Des pépinières assurent le reboisement. Une « ferme pilote » montre comment tirer le meilleur parti d’une exploitation, ici avec des ananas, là avec une porcherie. On explique aux bûcherons comment choisir les arbres. Les « fours améliorés » permettent d’obtenir davantage de makala. Pour le bois d’œuvre, une scierie est à la disposition des artisans légaux pour fabriquer de belles planches en afrormosia, bois rouge, iroko, kosipo… pour produire des bois d’œuvre.

Un laboratoire de biologie du bois aide à prédire l’évolution de la forêt. L’herbier, sanctuaire de milliers de plantes séchées collectées depuis les années 1930, a été rénové. Et les responsables du programme national de recherche sur les caféiers rêvent d’une renaissance de la filière café, mise à mal par la mauvaise gestion, les maladies et les conflits armés.
« Les moyens manquent »

« Nous sommes certes des agriculteurs, mais nous n’avions pas forcément les bonnes méthodes », reconnaît Jean Amis, responsable d’une organisation paysanne. Hélène Fatouma, présidente d’une association de femmes, est ravie de constater que les viviers autour desquels s’ébattent canards, poules et chèvres ont produit 1450 kg de poissons en six mois (contre 30 kg auparavant). Dans une clairière noircie, écrasée par la chaleur, Doloka, 18 ans, sort les braises d’un poêle encore fumant et se réjouit que « la forêt revienne près de la maison ».
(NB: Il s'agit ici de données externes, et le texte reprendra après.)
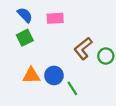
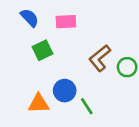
green square: (25, 38) -> (43, 50), moved
orange triangle: (31, 75) -> (39, 104), moved

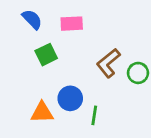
green line: (87, 106) -> (94, 115), turned 42

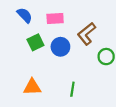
brown L-shape: (108, 63) -> (87, 34), moved
blue circle: (70, 98) -> (60, 47), moved

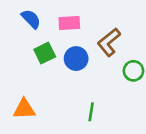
orange triangle: (32, 87) -> (24, 109), moved

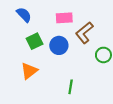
pink rectangle: (69, 23) -> (64, 18), moved
orange triangle: (24, 109) -> (29, 71), moved, turned -36

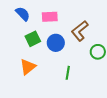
pink rectangle: (64, 18) -> (50, 17), moved
green line: (71, 87) -> (68, 73), moved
D’autres villageois sont nettement moins enthousiastes. Certains pensent que la tour de flux vole l’oxygène, d’autres qu’on veut leur prendre leurs terres, des dendromètres fixés aux troncs d’arbres pour mesurer la croissance sont vandalisés, et certains chefs restent persuadés que les arbres repoussent tout seuls et que les programmes successifs n’enrichissent que leurs promoteurs.
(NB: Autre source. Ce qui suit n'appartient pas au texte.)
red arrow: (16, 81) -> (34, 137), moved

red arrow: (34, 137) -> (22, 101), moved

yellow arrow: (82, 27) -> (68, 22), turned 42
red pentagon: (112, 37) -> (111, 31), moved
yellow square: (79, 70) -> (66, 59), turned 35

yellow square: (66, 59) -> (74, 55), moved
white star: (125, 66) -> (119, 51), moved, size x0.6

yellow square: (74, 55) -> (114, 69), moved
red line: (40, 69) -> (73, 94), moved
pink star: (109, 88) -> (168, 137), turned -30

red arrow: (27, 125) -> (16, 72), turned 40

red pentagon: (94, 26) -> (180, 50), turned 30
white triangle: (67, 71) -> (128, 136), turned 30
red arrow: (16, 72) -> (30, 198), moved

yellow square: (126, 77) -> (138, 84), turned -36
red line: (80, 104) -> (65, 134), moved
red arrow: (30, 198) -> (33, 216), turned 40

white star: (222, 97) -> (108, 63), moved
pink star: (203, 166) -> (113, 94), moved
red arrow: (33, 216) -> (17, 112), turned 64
Les équipes du Cifor espèrent que la sensibilisation et l’éducation viendront à bout des résistances. Dieu Merci Assumani, directeur du centre de recherche de l’Institut national pour l’étude et la recherche agronomique (Inera), veut même croire à « l’adhésion de tous ». Mais « les moyens manquent », regrette-t-il, déplorant que les communautés congolaises ne voient pas venir la « finance carbone » promise par les « pays pollueurs » en échange de la protection de la forêt. « Les engagements, c’est bien, mais il faut les payer », s’agace-t-il.

Interrogé sur la récente mise aux enchères de blocs pétroliers, dont un tout près de Yangambi, Assumani s’est dit favorable à l’exploitation pétrolière « dans le respect du principe de gestion durable ». Contrairement à certains écologistes, il estime que « ce sera une bonne chose » pour le pays et pour l’Afrique.